Florentine,  jeune orpheline recueillie par un curé et sa sœur, a grandi dans un presbytère normand, entre  livres d’heures, cartomancie et exorcisme. Adoptée par un oncle, qui tient boutique de tissus de luxe, galerie d’Orléans au Palais Royal, elle arrive à Paris où l’on fait son éducation. C’est, en France, la Monarchie de Juillet. Une passion inavouée va conduire notre héroïne à renoncer à sa condition pour devenir servante dans l’atelier du peintre Delacroix, où elle brique, récure, reprise et observe. Ni le peintre ni le lecteur ne comprennent pourquoi ; ils le découvriront à la fin.

Le Paris d’avant Haussmann, le romantisme et Delacroix, voilà qui a de quoi nourrir un récit. Las, une malédiction littéraire paraît retenir les romanciers lorsqu’ils évoquent un peintre. Le style y est souvent léché, mais le ton fréquemment retenu, révérencieux et conventionnel, comme si l’écriture se gardait de la couleur. Vous souvenez-vous de « La jeune fille à la perle » de Tracy Chevalier. Il s’agissait alors de Vermeer. Un joli livre, bien ficelé, agréable mais évaporé aussitôt que lu.

Michelle Tourneur ne comble pas mieux nos attentes.

La phrase est fluide mais le style plus à l’évocation qu’à l’immersion : le Paris d’alors se résume à quelques adresses tout juste citées, à des flaques de boue dans les rues et à un ou deux galetas. Quelle frustration ! Soyons juste, les chiffons lui vont mieux, et le plus réussi du roman est encore la boutique de tissus du Palais Royal et son « cabinet aux émois », où les clientes de prestige font leurs essayages,  un boudoir tapissé de miroirs afin qu’emportées par leurs reflets elles ne songent plus à la dépense.

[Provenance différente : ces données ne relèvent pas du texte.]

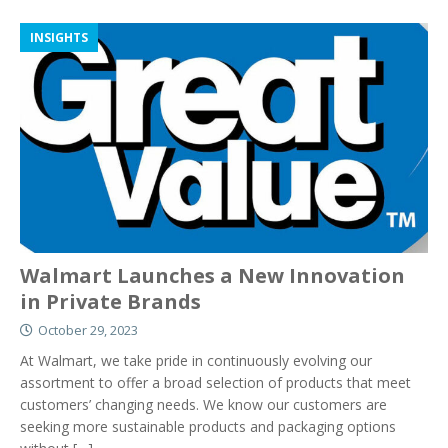
INSIGHTS
Walmart Launches a New Innovation
in Private Brands
October 29, 2023
At Walmart, we take pride in continuously evolving our
assortment to offer a broad selection of products that meet
customers’ changing needs. We know our customers are
seeking more sustainable products and packaging options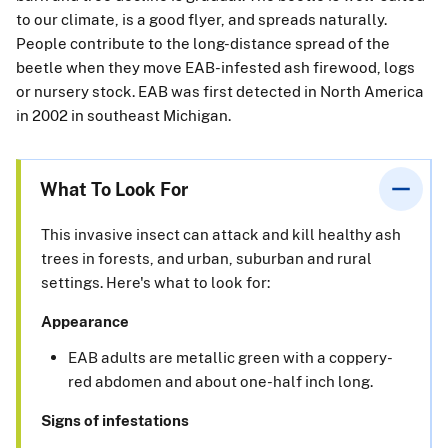
to our climate, is a good flyer, and spreads naturally.
People contribute to the long-distance spread of the
beetle when they move EAB-infested ash firewood, logs
or nursery stock. EAB was first detected in North America
in 2002 in southeast Michigan.
What To Look For
This invasive insect can attack and kill healthy ash
trees in forests, and urban, suburban and rural
settings. Here's what to look for:
Appearance
EAB adults are metallic green with a coppery-
red abdomen and about one-half inch long.
Signs of infestations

L’atelier de Delacroix quai Voltaire est bien rendu, et le peintre lui-même bien campé : « Bel homme, traits de prince, cheveux noirs bouffants et des yeux de félin aux aguets ». On y croise Adolphe Thiers, protecteur du peintre depuis le premier jour et désormais ministre, Ingres, arrogant et féroce, George Sand, bientôt l’amie de Nohant,  l’éditeur Buloz, bougon en affaires mais qui fait lien, La Malibran, Victor Hugo, Théophile Gautier, et tant d’autres. On y dit l’attente des salons, l’autorité des jurys, la concurrence quelquefois haineuse entre artistes, les persiflages et les médisances, mais aussi les peintres devant leur chevalet s’inspirant des maîtres anciens du Louvre, ou allant à pas précipités vers une de leurs œuvres, sûrs qu’ils y trouveront le secret du rendu qu’ils recherchent.

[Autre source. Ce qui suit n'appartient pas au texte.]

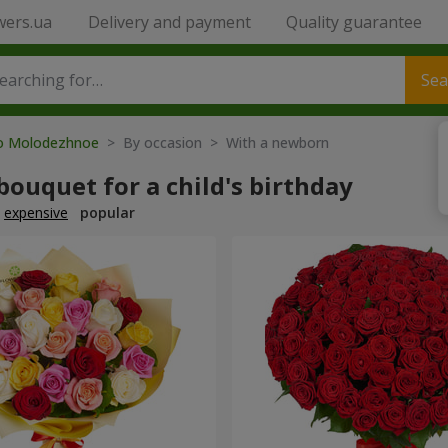
wers.ua
Delivery and payment
Quality guarantee
Sea
to Molodezhnoe
> By occasion > With a newborn
bouquet for a child's birthday
expensive
popular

On reconstitue, trop rarement hélas, quelques commentaires d’artistes comme celui-ci, prêté à Eugène Delacroix sur Ingres, son aîné, le chantre du néo-classicisme : « L’Orient, il ne connaît pas. Ses odalisques sont posées sur leur couche comme des sucreries dans une boutique de confiseur. Elles n’ont pas respiré le jasmin dans les cours […] S’il avait pris une fois un bain de vapeur sur une terrasse brûlante, il saurait que là, les lignes remuent, qu’elles se tordent, qu’il n’y a plus de lois du dessin, plus que de la vie, la vie pénétrante. L’Orient, c’est ça… L’Orient n’accueillera jamais le père Ingres ».

Cette phrase est sublime : est-elle de l’auteur ou extraite du journal de Delacroix ? Et que ce peintre, certes controversé, mais à la mise impeccable, homme de salon se gardant de politique, artiste officiel en dépit des sarcasmes, passant de commande publique en commande d’Eglise sous la Monarchie de Juillet et le Second Empire -Palais Bourbon, Palais du Luxembourg, Hôtel de Ville, Galerie Apollon du Louvre, églises en veux-tu en voilà- orientaliste supérieur mais ne bravant l’exotisme qu’en mission officielle conduite par le comte de Mornay mandaté par Louis-Philippe - d’où il ramènera ses si belles aquarelles que l’Institut du Monde Arabe nous a offertes il y a quelques années-, que cet homme là, si soutenu par les puissants si ce n’est reconnu par ses confrères, ait pu  évoquer des terrasses brûlantes et des corps qui se tordent, donne la mesure de ce que l’on était impatient de lire sous la plume d’un écrivain.

Mais tout ceci, qui est bel et bon, nous est donné, hélas,  avec grande parcimonie. Et quasiment plus du tout dans la deuxième moitié du roman où Florentine prend toute la place, trop de place pour ce qu’il y a à dire d’elle. Comme si Delacroix n’était que prétexte à une intrigue dont il ne serait que l’accessoire ou le décor. Et hélas, le dénouement va nous le confirmer.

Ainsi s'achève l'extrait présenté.